Thursday, September 16, 2010

a trip to the doctor.

*disclaimer: my English has gotten bad. My sister tells me this in our gchat conversations. That's not English, Lisa, she tells me. Oh yeah, I reply. But the strange thing is that it's not like my Fijian is improving all that much. Mysterious, I know, and perhaps another conversation for another time.

And so it begins. One simple trip to the hospital, and I return x-rayed and fine, but having learned so much more than why my foot hurts.

My feet are flat (thanks DAD), and apparently walking miles upon miles in Chacos aren't good for them. But there are so many rivers to cross! Running shoes are just impractical. So after several months of the same pain in the same place, I decided to get it checked out.

So I go to the hospital in Suva, which i have never been to before. Actually, I haven't been to a hospital since I was getting the last bits of my medical clearance taken care of back in America for my Peace Corps application. I walk inside, and, my God, it's like I've been transported somewhere else. It is so clean i could make a sandwich on the tiles I am standing upon. The lights! The shiny bins! The organization and order! The absolute lack of chaos! Everything in its right place. And that is just the beginning.

i get really cold in the waiting room. The air conditioning is so uncomfortable and unnecessary. I wait, wait, wait, and then remember, oh yes, I'm still in Fiji, because there is plenty waiting. But I am too distracted looking at people walking in straight lines and making directed, calculated movements that I don't care. There are manicured and meticulous parents wearing logos from Fijian companies sitting next to their groomed and well-behaved children who occasionally cough and flail in their seats. Everyone is wearing shoes, and polished shoes, at that. One Indo-Fijian female doctor keeps walking past with the clickety clack of heels. Heels! I stare, I smile, and I look down at my own calloused brown feet with splatters of white paint from a mural project we are doing at the school. I am slowly learning what stepping away from 16 months of rapid change, so rapid new limbs practically sprout overnight, feels like. In the thick of it, one day blends into the next and life just seems normal, static, ho hum. But when you're removed from it, taken out of your familiar surroundings and plopped into a new place, you get it. I was starting to slowly get it. Finally, my name is called.
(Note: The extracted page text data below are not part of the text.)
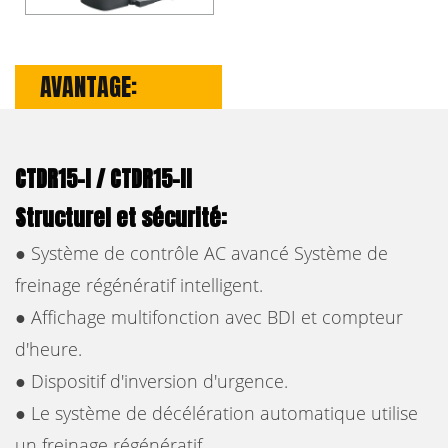
AVANTAGE:
CTDR15-I / CTDR15-II
Structurel et sécurité:
● Système de contrôle AC avancé Système de
freinage régénératif intelligent.
● Affichage multifonction avec BDI et compteur
d'heure.
● Dispositif d'inversion d'urgence.
● Le système de décélération automatique utilise
un freinage régénératif.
I walk into the x-ray room and the whirring of the machine, the faint light emanating from its center, the sheer monstrosity of that piece of science sitting in that dark room, are all so remarkable I want to just stand and gaze. I may as well have been looking at a spaceship. But then I remember I need to walk up to the machine so that I can get my x-ray. I get to step closer! I actually get to sit on the thing!
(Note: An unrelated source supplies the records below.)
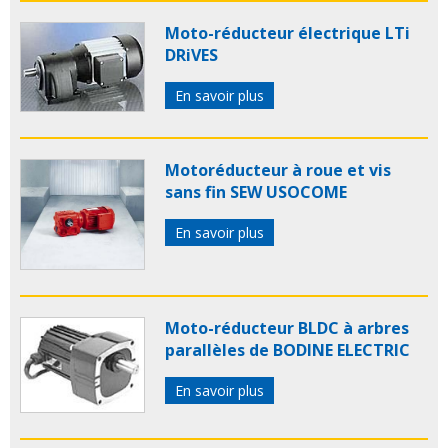
Moto-réducteur électrique LTi
DRiVES
En savoir plus
Motoréducteur à roue et vis
sans fin SEW USOCOME
En savoir plus
Moto-réducteur BLDC à arbres
parallèles de BODINE ELECTRIC
En savoir plus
We take pictures of my foot, and I put back on my Chacos that have caused all this mess in the first place. I go back to sit in my chair, and this time I take a seat next to the television, the moving pictures with sounds. I watch advertisements that I recognize from the radio, but now have faces and movement to go along with them. I didn't realize there was local news in Fiji, but it reminds me of action 7 news or the like from Albuquerque. Local people, talking about sports and weather and happenings. How fun.
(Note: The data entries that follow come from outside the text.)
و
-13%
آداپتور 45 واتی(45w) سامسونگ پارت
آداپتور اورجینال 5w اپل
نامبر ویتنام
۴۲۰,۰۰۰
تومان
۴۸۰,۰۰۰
I see the doctor, he tells me my foot is not broken (I had an idea that was the case) but that there is a tendon issue there, perhaps. As he pokes and prods my foot I am suddenly embarrassed by how weathered and beaten my feet look. Against the cool white tile, away from the hard village ground and brown woven mats, they look foreign and strange. Are these really my feet?

I get back to the waiting room and wait to reconcile the bill (thanks America!). I want to stay longer, just to observe this new amazing place, but I go, because I am meeting a friend, and I need food, and wow, had 2.5 hours really just gone by? I remember hospitals in America, and I think of my dad, who gets to work inside one every day. How fascinating.

Isa. A sneak peek at how hard readjustment is going to be. Or, how exciting? Like seeing with new eyeballs? We shall see.